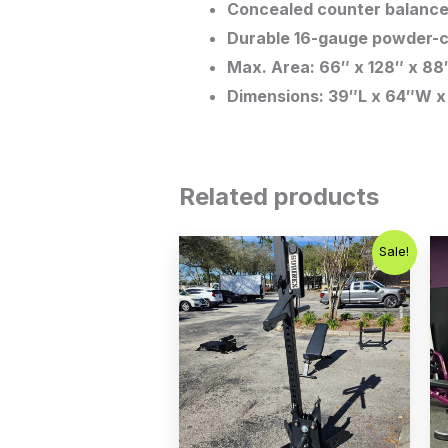
Concealed counter balance 
Durable 16-gauge powder-c
Max. Area: 66″ x 128″ x 88
Dimensions: 39″L x 64″W x
Related products
Original
Current
Sale!
price
price
was:
is:
$1,200.00.
$899.00.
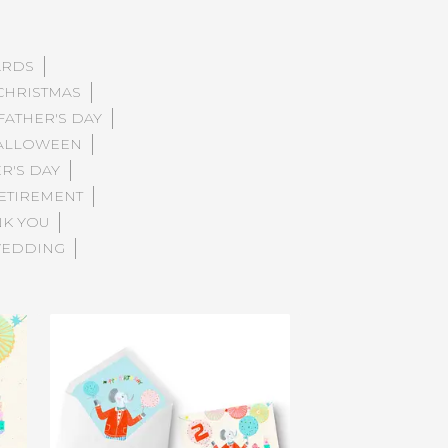
ARDS
CHRISTMAS
FATHER'S DAY
ALLOWEEN
R'S DAY
ETIREMENT
NK YOU
EDDING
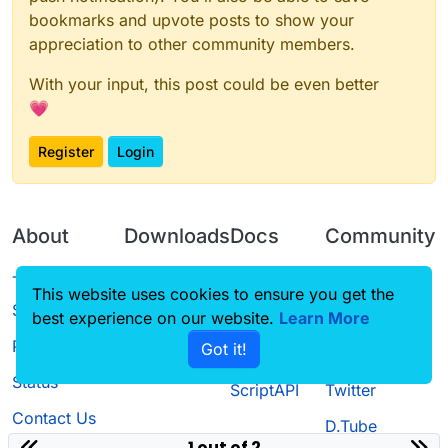
bookmarks and upvote posts to show your
appreciation to other community members.
With your input, this post could be even better
💗
Register
Login
About
Downloads
Docs
Community
Terms of
Releases
Tutorials
Forum
This website uses cookies to ensure you get the
Service
best experience on our website.
Learn More
Source code
CustomHUD
Guilded
Privacy Policy
Got it!
License
AutoSettings
YouTube
Status
ScriptAPI
Twitter
Contact Us
D.Tube
1 out of 2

• • • •

■ WORK ITEM: Copy every line from the records that holds the string "website".

■ YOUR RESPONSE:
This website uses cookies to ensure you get the
best experience on our website.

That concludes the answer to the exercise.